Write out the data exactly as given, dropping every picture.

*** Records for this task ***

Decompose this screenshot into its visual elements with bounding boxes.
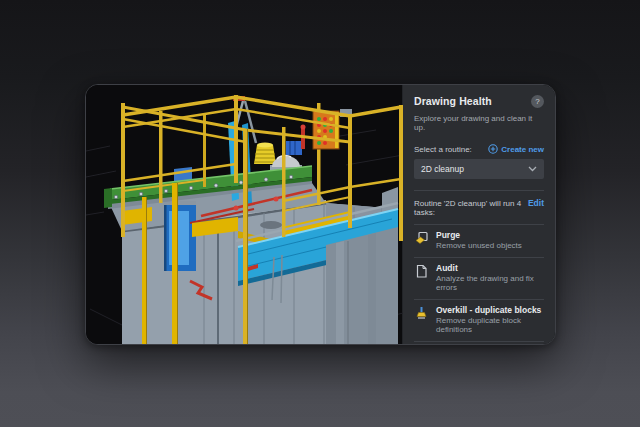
select-routine-label: Select a routine: <box>414 145 472 154</box>
task-row-purge[interactable]: Purge Remove unused objects <box>414 225 544 257</box>
task-title: Overkill - duplicate blocks <box>436 305 544 315</box>
routine-select[interactable]: 2D cleanup <box>414 159 544 179</box>
panel-title: Drawing Health <box>414 95 492 107</box>
chevron-down-icon <box>528 166 537 172</box>
audit-icon <box>414 264 429 279</box>
routine-summary: Routine '2D cleanup' will run 4 tasks: <box>414 199 522 217</box>
edit-routine-button[interactable]: Edit <box>528 198 544 208</box>
drawing-health-panel: Drawing Health ? Explore your drawing an… <box>402 85 555 344</box>
task-row-overkill[interactable]: Overkill - duplicate blocks Remove dupli… <box>414 300 544 341</box>
purge-icon <box>414 231 429 246</box>
create-new-button[interactable]: Create new <box>488 144 544 154</box>
cad-app-window: Drawing Health ? Explore your drawing an… <box>85 84 556 345</box>
help-icon[interactable]: ? <box>531 95 544 108</box>
task-row-audit[interactable]: Audit Analyze the drawing and fix errors <box>414 258 544 299</box>
task-row-blockify[interactable]: Blockify - match existing blocks Maximiz… <box>414 342 544 346</box>
machine-3d-model[interactable] <box>86 85 403 345</box>
routine-selected-value: 2D cleanup <box>421 164 464 174</box>
overkill-icon <box>414 306 429 321</box>
task-title: Audit <box>436 263 544 273</box>
task-description: Remove unused objects <box>436 241 522 251</box>
panel-subtitle: Explore your drawing and clean it up. <box>414 114 544 132</box>
task-title: Purge <box>436 230 522 240</box>
create-new-label: Create new <box>501 145 544 154</box>
circle-plus-icon <box>488 144 498 154</box>
viewport-3d[interactable] <box>86 85 402 344</box>
task-description: Remove duplicate block definitions <box>436 316 544 335</box>
task-description: Analyze the drawing and fix errors <box>436 274 544 293</box>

*** End of Records for this task ***

■ **The completed task**
Decompose this screenshot into its visual elements with bounding boxes.
select-routine-label: Select a routine: <box>414 145 472 154</box>
task-row-purge[interactable]: Purge Remove unused objects <box>414 225 544 257</box>
task-title: Overkill - duplicate blocks <box>436 305 544 315</box>
routine-select[interactable]: 2D cleanup <box>414 159 544 179</box>
panel-title: Drawing Health <box>414 95 492 107</box>
chevron-down-icon <box>528 166 537 172</box>
audit-icon <box>414 264 429 279</box>
routine-summary: Routine '2D cleanup' will run 4 tasks: <box>414 199 522 217</box>
edit-routine-button[interactable]: Edit <box>528 198 544 208</box>
drawing-health-panel: Drawing Health ? Explore your drawing an… <box>402 85 555 344</box>
task-row-overkill[interactable]: Overkill - duplicate blocks Remove dupli… <box>414 300 544 341</box>
purge-icon <box>414 231 429 246</box>
create-new-button[interactable]: Create new <box>488 144 544 154</box>
cad-app-window: Drawing Health ? Explore your drawing an… <box>85 84 556 345</box>
help-icon[interactable]: ? <box>531 95 544 108</box>
task-row-audit[interactable]: Audit Analyze the drawing and fix errors <box>414 258 544 299</box>
task-row-blockify[interactable]: Blockify - match existing blocks Maximiz… <box>414 342 544 346</box>
machine-3d-model[interactable] <box>86 85 403 345</box>
routine-selected-value: 2D cleanup <box>421 164 464 174</box>
overkill-icon <box>414 306 429 321</box>
task-title: Audit <box>436 263 544 273</box>
task-description: Remove unused objects <box>436 241 522 251</box>
panel-subtitle: Explore your drawing and clean it up. <box>414 114 544 132</box>
task-title: Purge <box>436 230 522 240</box>
create-new-label: Create new <box>501 145 544 154</box>
circle-plus-icon <box>488 144 498 154</box>
viewport-3d[interactable] <box>86 85 402 344</box>
task-description: Remove duplicate block definitions <box>436 316 544 335</box>
task-description: Analyze the drawing and fix errors <box>436 274 544 293</box>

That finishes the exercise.